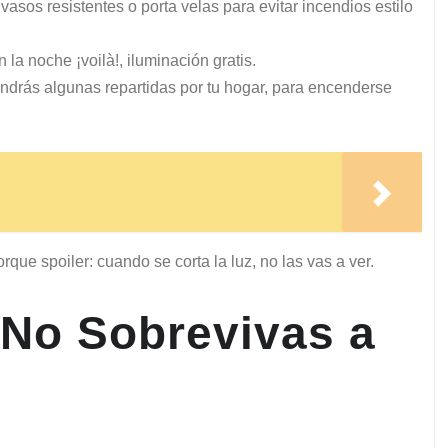
vasos resistentes o porta velas para evitar incendios estilo
la noche ¡voilà!, iluminación gratis.
tendrás algunas repartidas por tu hogar, para encenderse
rque spoiler: cuando se corta la luz, no las vas a ver.
 No Sobrevivas a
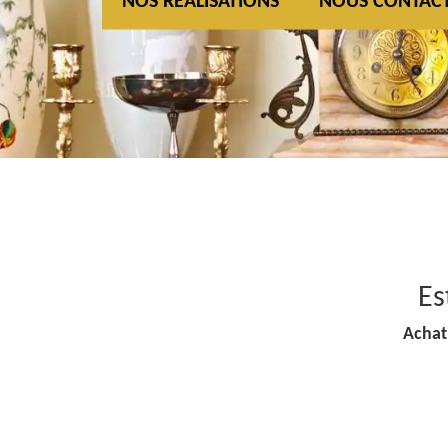
NOS REALISATIONS
NOUS CONTAC
Es
Achat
-=-=-
Task goal: Nothing but the lines from the one containing "la noche ¡voilà!, iluminación gratis." through the end of the listing should be printed, each exactly as it appears and without pictures.

Solution to the exercise:
la noche ¡voilà!, iluminación gratis.
tendrás algunas repartidas por tu hogar, para encenderse
rque spoiler: cuando se corta la luz, no las vas a ver.
 No Sobrevivas a
NOS REALISATIONS
NOUS CONTAC
Es
Achat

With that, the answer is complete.